## EXERCISE
Go over each line of the entries below, count those with "impact", and give only the count.

:: MATERIAL TO PROCESS

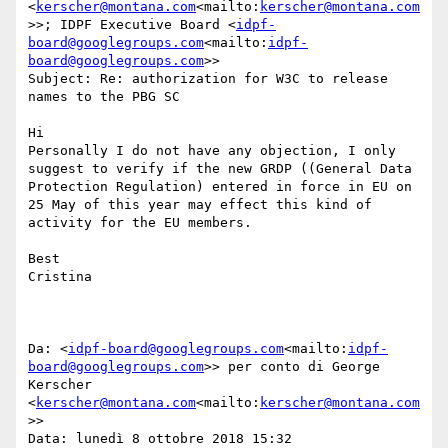
<
kerscher@montana.com
<mailto:
kerscher@montana.com
>>; IDPF Executive Board <
idpf-
board@googlegroups.com
<mailto:
idpf-
board@googlegroups.com
>>

Subject: Re: authorization for W3C to release 
names to the PBG SC

Hi

Personally I do not have any objection, I only 
suggest to verify if the new GRDP ((General Data 
Protection Regulation) entered in force in EU on 
25 May of this year may effect this kind of 
activity for the EU members.

Best

Cristina

Da: <
idpf-board@googlegroups.com
<mailto:
idpf-
board@googlegroups.com
>> per conto di George 
Kerscher 
<
kerscher@montana.com
<mailto:
kerscher@montana.com
>>

Data: lunedì 8 ottobre 2018 15:32
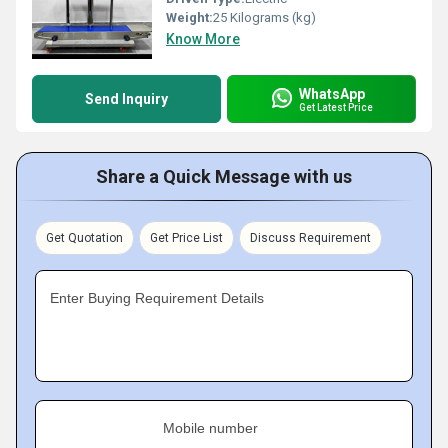
Weight:
25 Kilograms (kg)
Know More
WhatsApp
Send Inquiry
Get Latest Price
Share a Quick Message with us
Get Quotation
Get Price List
Discuss Requirement
Enter Buying Requirement Details
Mobile number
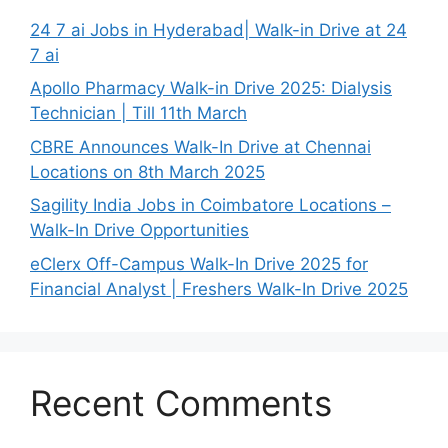
24 7 ai Jobs in Hyderabad| Walk-in Drive at 24
7 ai
Apollo Pharmacy Walk-in Drive 2025: Dialysis
Technician | Till 11th March
CBRE Announces Walk-In Drive at Chennai
Locations on 8th March 2025
Sagility India Jobs in Coimbatore Locations –
Walk-In Drive Opportunities
eClerx Off-Campus Walk-In Drive 2025 for
Financial Analyst | Freshers Walk-In Drive 2025
Recent Comments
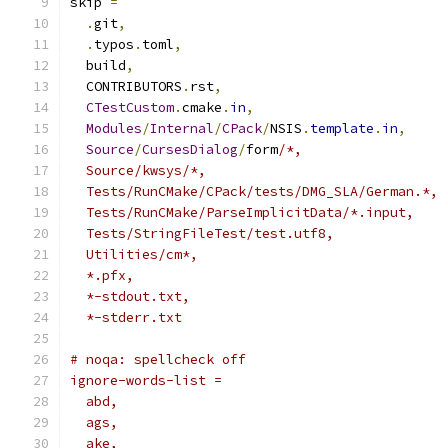
skip 
=
.
git
,
.
typos
.
toml
,
  build
,
  CONTRIBUTORS
.
rst
,
CTestCustom
.
cmake
.
in
,
Modules
/
Internal
/
CPack
/
NSIS
.
template
.
in
,
Source
/
CursesDialog
/
form
/*,
  Source/kwsys/*,
  Tests/RunCMake/CPack/tests/DMG_SLA/German.*,
  Tests/RunCMake/ParseImplicitData/*.input,
  Tests/StringFileTest/test.utf8,
  Utilities/cm*,
  *.pfx,
  *-stdout.txt,
  *-stderr.txt
# noqa: spellcheck off
ignore-words-list =
  abd,
  ags,
  ake,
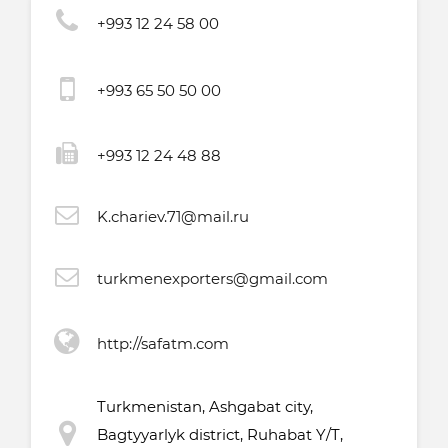
+993 12 24 58 00
+993 65 50 50 00
+993 12 24 48 88
K.chariev.71@mail.ru
turkmenexporters@gmail.com
http://safatm.com
Turkmenistan, Ashgabat city,
Bagtyyarlyk district, Ruhabat Y/T,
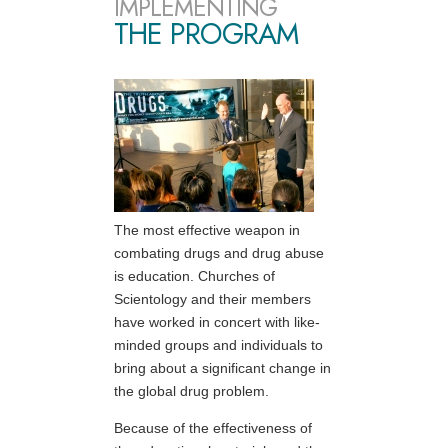
IMPLEMENTING
THE PROGRAM
The most effective weapon in
combating drugs and drug abuse
is education. Churches of
Scientology and their members
have worked in concert with like-
minded groups and individuals to
bring about a significant change in
the global drug problem.
Because of the effectiveness of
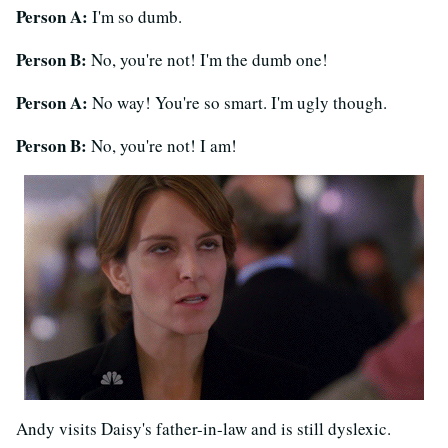
Person A:
I'm so dumb.
Person B:
No, you're not! I'm the dumb one!
Person A:
No way! You're so smart. I'm ugly though.
Person B:
No, you're not! I am!
Andy visits Daisy's father-in-law and is still dyslexic.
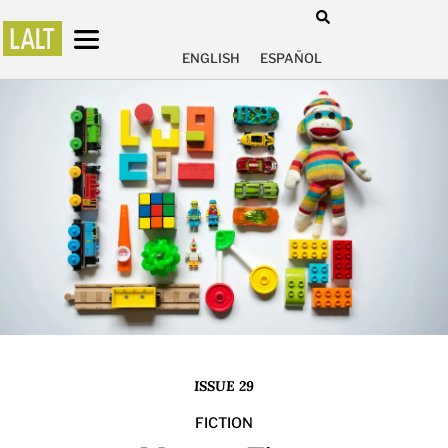
ENGLISH
ESPAÑOL
ISSUE 29
FICTION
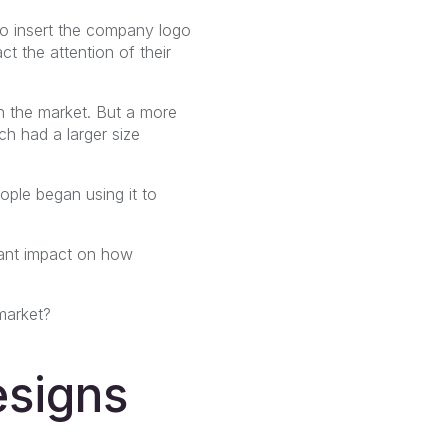
to insert the company logo
ct the attention of their
n the market. But a more
h had a larger size
ople began using it to
ficant impact on how
market?
esigns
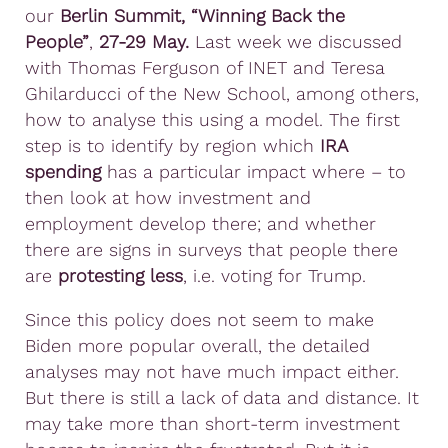
our
Berlin Summit, “Winning Back the
People”
,
27-29 May.
Last week we discussed
with Thomas Ferguson of INET and Teresa
Ghilarducci of the New School, among others,
how to analyse this using a model. The first
step is to identify by region which
IRA
spending
has a particular impact where – to
then look at how investment and
employment develop there; and whether
there are signs in surveys that people there
are
protesting less
, i.e. voting for Trump.
Since this policy does not seem to make
Biden more popular overall, the detailed
analyses may not have much impact either.
But there is still a lack of data and distance. It
may take more than short-term investment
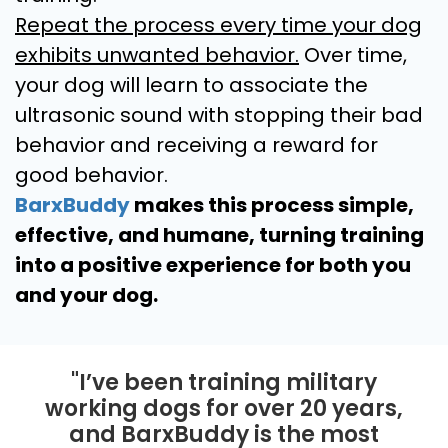
Repeat the process every time your dog
exhibits unwanted behavior.
Over time,
your dog will learn to associate the
ultrasonic sound with stopping their bad
behavior and receiving a reward for
good behavior.
BarxBuddy
makes this process simple,
effective, and humane, turning training
into a positive experience for both you
and your dog.
"I’ve been training military
working dogs for over 20 years,
and BarxBuddy is the most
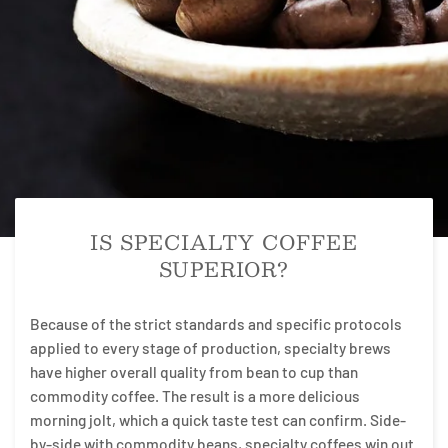
IS SPECIALTY COFFEE
SUPERIOR?
Because of the strict standards and specific protocols
applied to every stage of production, specialty brews
have higher overall quality from bean to cup than
commodity coffee. The result is a more delicious
morning jolt, which a quick taste test can confirm. Side-
by-side with commodity beans, specialty coffees win out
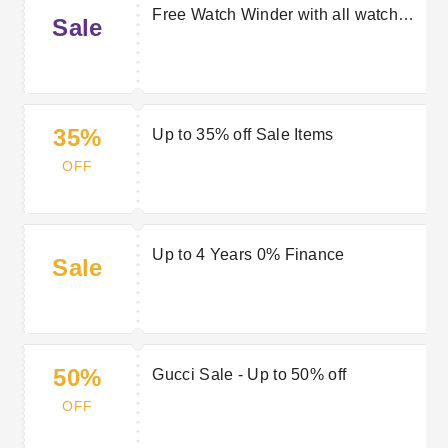
Free Watch Winder with all watch
Sale
purchases over £2000
35%
Up to 35% off Sale Items
OFF
Up to 4 Years 0% Finance
Sale
50%
Gucci Sale - Up to 50% off
OFF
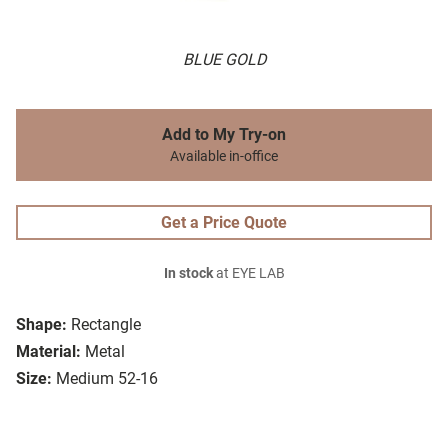
BLUE GOLD
Add to My Try-on
Available in-office
Get a Price Quote
In stock
at EYE LAB
Shape:
Rectangle
Material:
Metal
Size:
Medium 52-16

::::

## ANSWER SECTION
3